Protected area in Pará, Brazil

The Caeté-Taperaçu Marine Extractive Reserve (Reserva Extrativista Marinha de Caeté-Taperaçu) is a coastal marine extractive reserve in the state of Pará, Brazil.

==Location==

Conservation units northeast of Belém
15. Caeté-Taperaçu Marine Extractive Reserve

The Caeté-Taperaçu Marine Extractive Reserve is in the municipality of Bragança, Pará.
It has an area of 42069 ha.
The reserve protects the coasts and inlets of the two peninsulas on either side of the Baía do Maiaú, and extends up the Caeté River to the town of Bragança.
It adjoins the Tracuateua Marine Extractive Reserve to the west and the Araí-Peroba Marine Extractive Reserve to the east.

==Environment==

The land is very flat, and almost all the reserve is subject to salt water flooding.
Average temperature is 26 C.
Average annual rainfall is 2756 mm.
24000 ha of the reserve consists of mangroves, while the remainder consists of estuaries, beaches, islands, dunes, saline grasslands and other coastal environments.
The reserve has large tracts of well-preserved mangroves.
There are many coastal, marine and shore birds and many small and medium-sized mammals and reptiles.

==Economy==

There are three communities within the reserve, occupying an area of about 80 ha with about 700 families.
About 5,000 families use the natural resources of the mangroves, including crabs, various species of sea fish, estuarine shrimp, clams, fruit and other mangrove products.
The Jabuti archaeological site has Terra preta soil from pre-historic farming, and ceramic remains with an estimated age of 2,300 years.

==History==

The Caeté-Taperaçu Marine Extractive Reserve was created by federal decree on 20 May 2005 to protect livelihoods and ensure the use and conservation of renewable natural resources traditionally used by the resident population.
It is administered by the Chico Mendes Institute for Biodiversity Conservation (ICMBio).
It is classed as IUCN protected area category VI (protected area with sustainable use of natural resources).
An extractive reserve is an area used by traditional extractive populations whose livelihood is based on extraction, subsistence agriculture and small-scale animal raising.
Its basic objectives are to protect the livelihoods and culture of these people and to ensure sustainable use of natural resources.
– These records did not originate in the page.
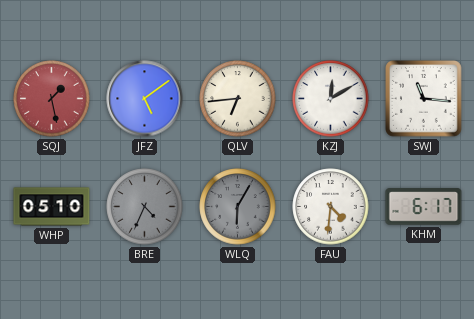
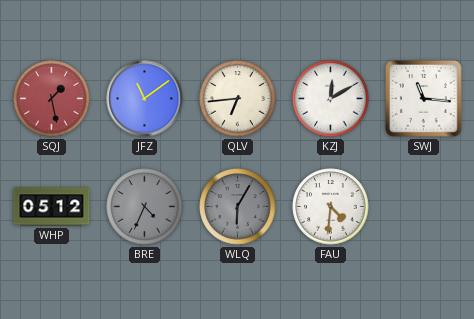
JFZ: 5:09 -> 11:09
WHP: 05:10 -> 05:12
KHM: 6:17 -> none
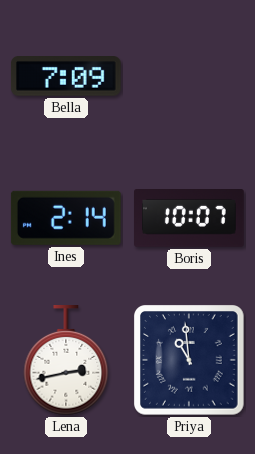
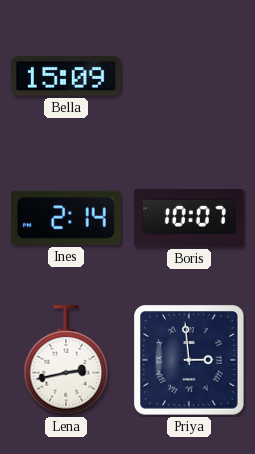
Bella: 7:09 -> 15:09
Priya: 10:59 -> 2:59
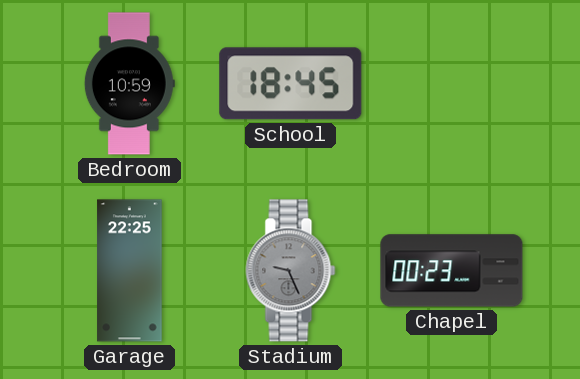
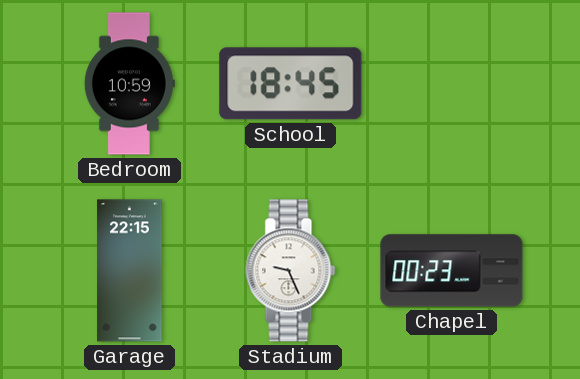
Garage: 22:25 -> 22:15
Stadium dial: grey -> white
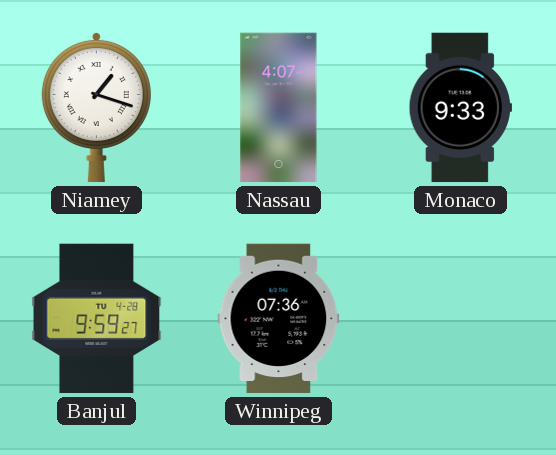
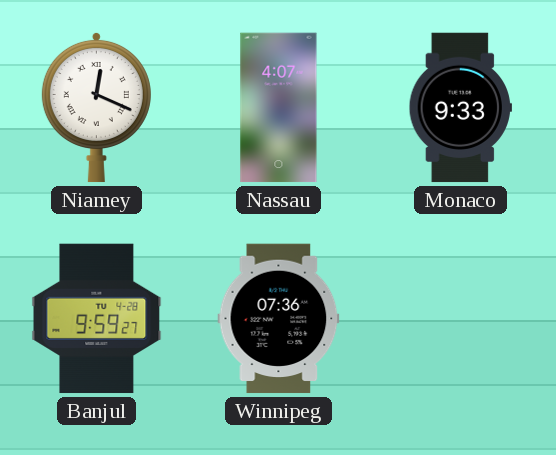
Niamey: 1:18 -> 12:19
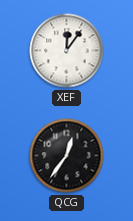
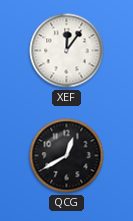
QCG: 12:36 -> 12:40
The reserve was recognised by the Instituto Nacional de Colonização e Reforma Agrária (INCRA: National Institute for Colonization and Agrarian Reform) on 29 November 2005 as meeting the needs of 3,000 families of small rural producers, who would qualify for PRONAF. This was adjusted to 5,000 families on 5 January 2009.
The deliberative council was created on 24 September 2007.
On 28 September 2011 ICMBio assigned the right of use for fifty years to the users' association of the reserve.
The management plan was approved on 13 December 2013.